[Pixel coordinate grounding data]
== Segment start ==

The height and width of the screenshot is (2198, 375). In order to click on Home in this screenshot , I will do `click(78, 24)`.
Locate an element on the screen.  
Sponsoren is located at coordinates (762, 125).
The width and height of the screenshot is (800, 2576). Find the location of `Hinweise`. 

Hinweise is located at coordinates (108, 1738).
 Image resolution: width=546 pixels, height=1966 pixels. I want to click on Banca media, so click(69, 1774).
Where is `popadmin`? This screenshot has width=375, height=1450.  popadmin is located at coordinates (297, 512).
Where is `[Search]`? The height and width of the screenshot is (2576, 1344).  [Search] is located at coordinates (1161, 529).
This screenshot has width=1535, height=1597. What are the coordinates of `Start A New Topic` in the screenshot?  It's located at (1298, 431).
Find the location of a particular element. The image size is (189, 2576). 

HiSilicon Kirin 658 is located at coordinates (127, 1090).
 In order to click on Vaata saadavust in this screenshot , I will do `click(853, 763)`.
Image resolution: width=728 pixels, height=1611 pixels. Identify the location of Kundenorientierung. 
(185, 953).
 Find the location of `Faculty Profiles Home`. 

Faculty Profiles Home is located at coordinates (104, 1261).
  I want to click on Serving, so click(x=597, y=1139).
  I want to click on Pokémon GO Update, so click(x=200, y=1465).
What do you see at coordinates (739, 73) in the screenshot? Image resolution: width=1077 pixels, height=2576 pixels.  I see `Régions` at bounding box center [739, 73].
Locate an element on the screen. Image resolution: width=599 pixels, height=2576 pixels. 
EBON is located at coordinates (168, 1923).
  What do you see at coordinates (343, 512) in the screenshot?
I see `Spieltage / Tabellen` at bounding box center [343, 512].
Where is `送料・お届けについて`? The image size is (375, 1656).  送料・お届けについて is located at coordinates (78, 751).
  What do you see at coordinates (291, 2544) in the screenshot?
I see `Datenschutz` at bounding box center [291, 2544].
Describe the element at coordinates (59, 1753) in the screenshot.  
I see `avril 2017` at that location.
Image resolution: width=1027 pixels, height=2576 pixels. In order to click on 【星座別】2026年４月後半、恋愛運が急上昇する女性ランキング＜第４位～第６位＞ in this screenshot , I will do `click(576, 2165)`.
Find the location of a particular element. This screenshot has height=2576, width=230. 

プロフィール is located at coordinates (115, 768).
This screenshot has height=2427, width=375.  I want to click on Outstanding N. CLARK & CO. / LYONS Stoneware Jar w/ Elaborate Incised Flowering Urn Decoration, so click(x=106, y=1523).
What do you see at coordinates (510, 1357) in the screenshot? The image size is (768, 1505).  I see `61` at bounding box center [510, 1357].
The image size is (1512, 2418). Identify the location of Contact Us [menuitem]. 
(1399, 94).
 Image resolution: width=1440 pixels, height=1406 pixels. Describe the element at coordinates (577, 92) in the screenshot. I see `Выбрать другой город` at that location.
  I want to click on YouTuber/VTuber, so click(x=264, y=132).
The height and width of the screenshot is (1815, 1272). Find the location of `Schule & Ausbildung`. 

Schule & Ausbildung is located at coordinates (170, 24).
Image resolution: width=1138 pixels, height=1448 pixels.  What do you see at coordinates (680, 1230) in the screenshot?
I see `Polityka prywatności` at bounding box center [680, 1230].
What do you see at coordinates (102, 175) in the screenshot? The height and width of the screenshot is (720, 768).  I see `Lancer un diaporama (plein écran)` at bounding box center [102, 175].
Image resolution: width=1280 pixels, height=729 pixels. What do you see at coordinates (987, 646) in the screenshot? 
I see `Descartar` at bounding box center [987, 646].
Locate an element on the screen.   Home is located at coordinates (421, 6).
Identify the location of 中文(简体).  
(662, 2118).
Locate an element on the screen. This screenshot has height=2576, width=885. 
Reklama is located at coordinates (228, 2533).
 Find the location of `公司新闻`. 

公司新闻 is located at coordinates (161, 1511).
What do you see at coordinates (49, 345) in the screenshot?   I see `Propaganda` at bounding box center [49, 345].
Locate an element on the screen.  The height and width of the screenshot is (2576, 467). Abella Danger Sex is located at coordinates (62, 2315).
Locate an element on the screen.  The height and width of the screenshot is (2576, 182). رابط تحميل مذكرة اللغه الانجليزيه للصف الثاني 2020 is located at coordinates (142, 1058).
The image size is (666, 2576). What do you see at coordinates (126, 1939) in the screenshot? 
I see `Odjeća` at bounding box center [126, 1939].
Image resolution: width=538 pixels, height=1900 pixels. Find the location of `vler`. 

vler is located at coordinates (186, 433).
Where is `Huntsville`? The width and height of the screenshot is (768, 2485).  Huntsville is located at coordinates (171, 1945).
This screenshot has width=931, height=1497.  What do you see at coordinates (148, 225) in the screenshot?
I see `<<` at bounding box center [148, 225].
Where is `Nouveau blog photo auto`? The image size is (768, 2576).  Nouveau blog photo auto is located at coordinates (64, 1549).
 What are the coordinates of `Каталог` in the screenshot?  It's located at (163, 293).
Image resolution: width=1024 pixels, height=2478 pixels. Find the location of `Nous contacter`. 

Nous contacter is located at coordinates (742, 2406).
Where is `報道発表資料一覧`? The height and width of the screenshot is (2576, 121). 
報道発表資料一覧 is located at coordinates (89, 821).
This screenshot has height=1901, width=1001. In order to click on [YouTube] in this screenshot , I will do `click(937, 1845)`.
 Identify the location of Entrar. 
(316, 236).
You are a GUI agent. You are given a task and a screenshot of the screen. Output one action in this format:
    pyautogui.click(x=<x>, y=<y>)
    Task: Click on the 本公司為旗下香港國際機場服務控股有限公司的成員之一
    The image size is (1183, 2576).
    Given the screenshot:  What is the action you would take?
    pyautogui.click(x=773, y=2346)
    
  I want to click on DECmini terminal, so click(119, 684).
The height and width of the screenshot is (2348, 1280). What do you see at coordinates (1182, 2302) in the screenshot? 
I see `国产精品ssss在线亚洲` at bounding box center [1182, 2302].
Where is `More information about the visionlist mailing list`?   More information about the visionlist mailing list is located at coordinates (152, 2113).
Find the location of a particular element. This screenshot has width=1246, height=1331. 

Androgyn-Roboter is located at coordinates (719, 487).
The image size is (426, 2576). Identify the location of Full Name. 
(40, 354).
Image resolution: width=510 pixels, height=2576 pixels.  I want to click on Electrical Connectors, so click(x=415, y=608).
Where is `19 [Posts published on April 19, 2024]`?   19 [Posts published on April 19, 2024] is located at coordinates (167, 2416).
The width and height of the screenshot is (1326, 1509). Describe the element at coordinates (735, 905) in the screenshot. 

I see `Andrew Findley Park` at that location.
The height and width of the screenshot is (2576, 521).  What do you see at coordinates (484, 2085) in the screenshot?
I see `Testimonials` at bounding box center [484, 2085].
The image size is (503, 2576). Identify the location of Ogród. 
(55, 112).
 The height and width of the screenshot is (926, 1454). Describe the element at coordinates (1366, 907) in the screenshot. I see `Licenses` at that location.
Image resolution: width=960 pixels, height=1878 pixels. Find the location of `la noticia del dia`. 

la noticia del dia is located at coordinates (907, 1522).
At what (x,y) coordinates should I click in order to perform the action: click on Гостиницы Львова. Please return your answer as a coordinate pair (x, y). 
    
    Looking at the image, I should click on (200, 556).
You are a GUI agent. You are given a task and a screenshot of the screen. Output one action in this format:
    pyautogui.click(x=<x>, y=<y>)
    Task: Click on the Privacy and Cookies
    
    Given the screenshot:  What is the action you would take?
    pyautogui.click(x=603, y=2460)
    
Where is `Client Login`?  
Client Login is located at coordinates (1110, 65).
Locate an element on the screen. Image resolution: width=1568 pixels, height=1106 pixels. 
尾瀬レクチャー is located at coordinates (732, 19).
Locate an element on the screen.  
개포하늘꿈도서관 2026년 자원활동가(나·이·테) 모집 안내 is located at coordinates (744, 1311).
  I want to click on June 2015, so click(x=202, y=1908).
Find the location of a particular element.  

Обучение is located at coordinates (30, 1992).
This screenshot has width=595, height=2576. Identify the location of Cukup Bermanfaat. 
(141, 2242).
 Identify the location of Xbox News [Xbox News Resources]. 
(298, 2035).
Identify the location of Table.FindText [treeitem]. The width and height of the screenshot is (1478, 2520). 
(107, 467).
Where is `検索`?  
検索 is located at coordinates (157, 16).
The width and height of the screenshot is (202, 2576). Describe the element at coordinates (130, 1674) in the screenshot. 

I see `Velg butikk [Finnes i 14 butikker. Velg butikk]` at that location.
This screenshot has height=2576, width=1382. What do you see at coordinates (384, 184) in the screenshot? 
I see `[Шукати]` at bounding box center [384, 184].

== Segment end ==

▸ Try it
Nothing but the lines from the one with "Identify the location of Xbox" through the end of the data above should be repeated, each exactly as it stands.

▸ Written reply
 Identify the location of Xbox News [Xbox News Resources]. 
(298, 2035).
Identify the location of Table.FindText [treeitem]. The width and height of the screenshot is (1478, 2520). 
(107, 467).
Where is `検索`?  
検索 is located at coordinates (157, 16).
The width and height of the screenshot is (202, 2576). Describe the element at coordinates (130, 1674) in the screenshot. 

I see `Velg butikk [Finnes i 14 butikker. Velg butikk]` at that location.
This screenshot has height=2576, width=1382. What do you see at coordinates (384, 184) in the screenshot? 
I see `[Шукати]` at bounding box center [384, 184].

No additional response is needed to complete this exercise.